Flink SQL is a programming language developed by Alibaba Cloud to simplify the computing model of extract, transform, load (ETL) and to decrease the requirements for user skills. Flink SQL is compatible with standard SQL syntax. Compared with the directed acyclic graph (DAG) mode, Flink SQL has more advanced capabilities. In the script editor of Flink SQL, you can enter statements that are not supported in the DAG mode. This topic describes how to configure an ETL task in Flink SQL mode.
Background information
Note The ETL feature is in public preview. You can apply for a free trial of this feature.
If you have questions during the free trial, join the DingTalk group 32326646 for
technical support.
- Before you configure an ETL task, take note of the following information:
- Input/Dimension Table indicates the source database of the ETL task.
- Output indicates the destination database of the ETL task.
- DTS provides the streaming ETL feature for the data synchronization process. You can add transformation components between the source and destination databases. You can transform data and write the processed data to the destination database in real time. For example, you can join two stream tables into a large table and write the data of the large table to the destination database. You can also add a field to the source table and configure a function to assign values to the field. Then, you can write the field to the destination database.
Prerequisites
- An ETL task is created in the China (Hangzhou), China (Shanghai), China (Qingdao), China (Beijing), China (Zhangjiakou), China (Shenzhen), or China (Guangzhou) region.

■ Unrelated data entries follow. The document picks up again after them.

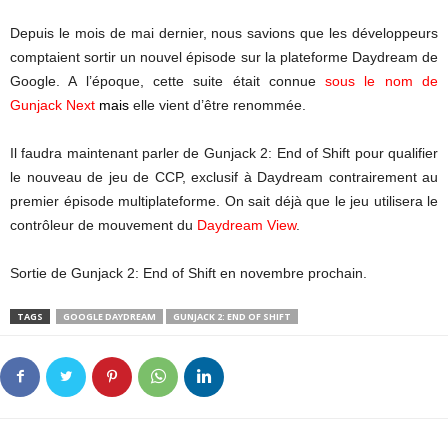
Depuis le mois de mai dernier, nous savions que les développeurs
comptaient sortir un nouvel épisode sur la plateforme Daydream de
Google. A l’époque, cette suite était connue
sous le nom de
Gunjack Next
mais
elle vient d’être renommée.
Il faudra maintenant parler de Gunjack 2: End of Shift pour qualifier
le nouveau de jeu de CCP, exclusif à Daydream contrairement au
premier épisode multiplateforme. On sait déjà que le jeu utilisera le
contrôleur de mouvement du
Daydream View
.
Sortie de Gunjack 2: End of Shift en novembre prochain.
TAGS
GOOGLE DAYDREAM
GUNJACK 2: END OF SHIFT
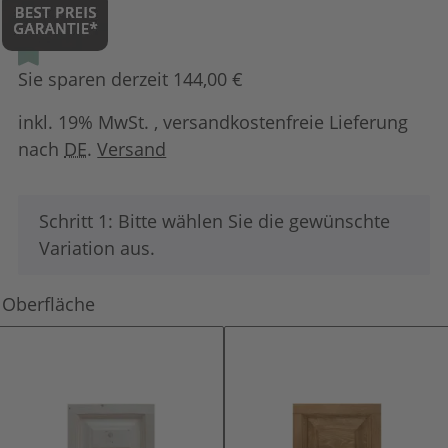
Sie sparen derzeit 144,00 €
inkl. 19% MwSt. , versandkostenfreie Lieferung
nach
DE
.
Versand
x
Schritt 1: Bitte wählen Sie die gewünschte
Variation aus.
Oberfläche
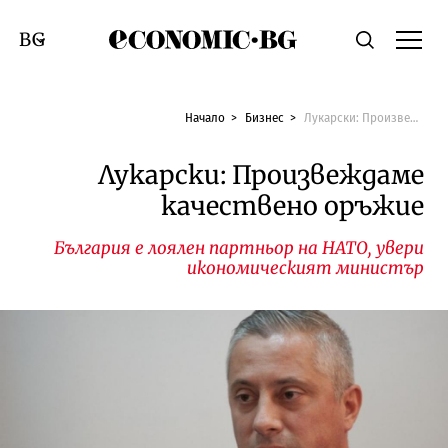
Economic.bg
Търсене
Смяна на език
Начало
Бизнес
Лукарски: Произвеждаме качествено оръжие
Лукарски: Произвеждаме
качествено оръжие
България е лоялен партньор на НАТО, увери
икономическият министър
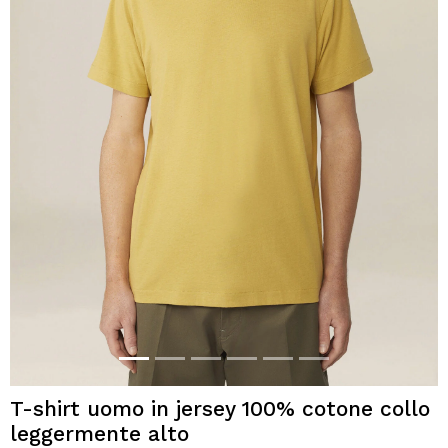
T-shirt uomo in jersey 100% cotone collo
leggermente alto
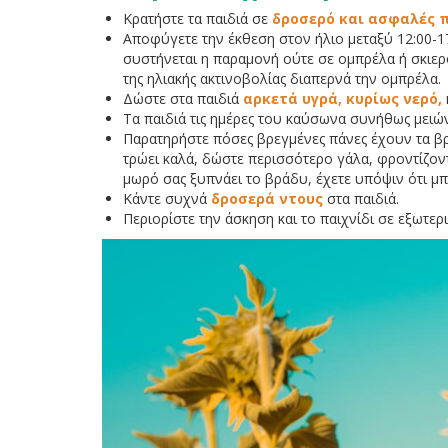
Κρατήστε τα παιδιά σε
δροσερό και ασφαλές 
Αποφύγετε την έκθεση στον ήλιο μεταξύ 12:00-17:
συστήνεται η παραμονή ούτε σε ομπρέλα ή σκιερ
της ηλιακής ακτινοβολίας διαπερνά την ομπρέλα.
Δώστε στα παιδιά
αρκετά υγρά, κυρίως νερό,
Τα παιδιά τις ημέρες του καύσωνα συνήθως μειών
Παρατηρήστε πόσες βρεγμένες πάνες έχουν τα βρ
τρώει καλά, δώστε περισσότερο γάλα, φροντίζοντ
μωρό σας ξυπνάει το βράδυ, έχετε υπόψιν ότι μπ
Κάντε συχνά
δροσερά ντους
στα παιδιά.
Περιορίστε την άσκηση και το παιχνίδι σε εξωτε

- The source database belongs to one of the following types: self-managed MySQL databases, ApsaraDB RDS for MySQL, PolarDB for MySQL, PolarDB-X V1.0 (formerly DRDS), self-managed Oracle databases, self-managed PostgreSQL databases, ApsaraDB RDS for PostgreSQL, Db2 for LUW, Db2 for i, and PolarDB for PostgreSQL.
- The destination database belongs to one of the following types: self-managed MySQL databases, ApsaraDB RDS for MySQL, PolarDB for MySQL, AnalyticDB for MySQL V3.0, self-managed Oracle databases, self-managed PostgreSQL databases, ApsaraDB RDS for PostgreSQL, Db2 for LUW, Db2 for i, and PolarDB for PostgreSQL.
- The schemas of tables in the destination database are created. This is because the ETL feature does not support schema migration. For example, Table A contains Field 1, Field 2, and Field 3, and Table B contains Field 2, Field 3, and Field 4. If you want to join Table A and Table B into a table that contains Field 2 and Field 3, you must create Table C that contains Field 2 and Field 3 in the destination database.
- The ETL feature does not support full data synchronization. Therefore, you can transform only incremental data in real time.
Precautions
- When you configure an ETL task in the DTS console, the connection templates used for the source and destination databases must be different. You must create different connection templates for the source and destination databases. For more information, see Create a connection template.
- The source and destination databases must reside in the same region.
- All stream tables must belong to the same instance.
- All database names and table names must be unique.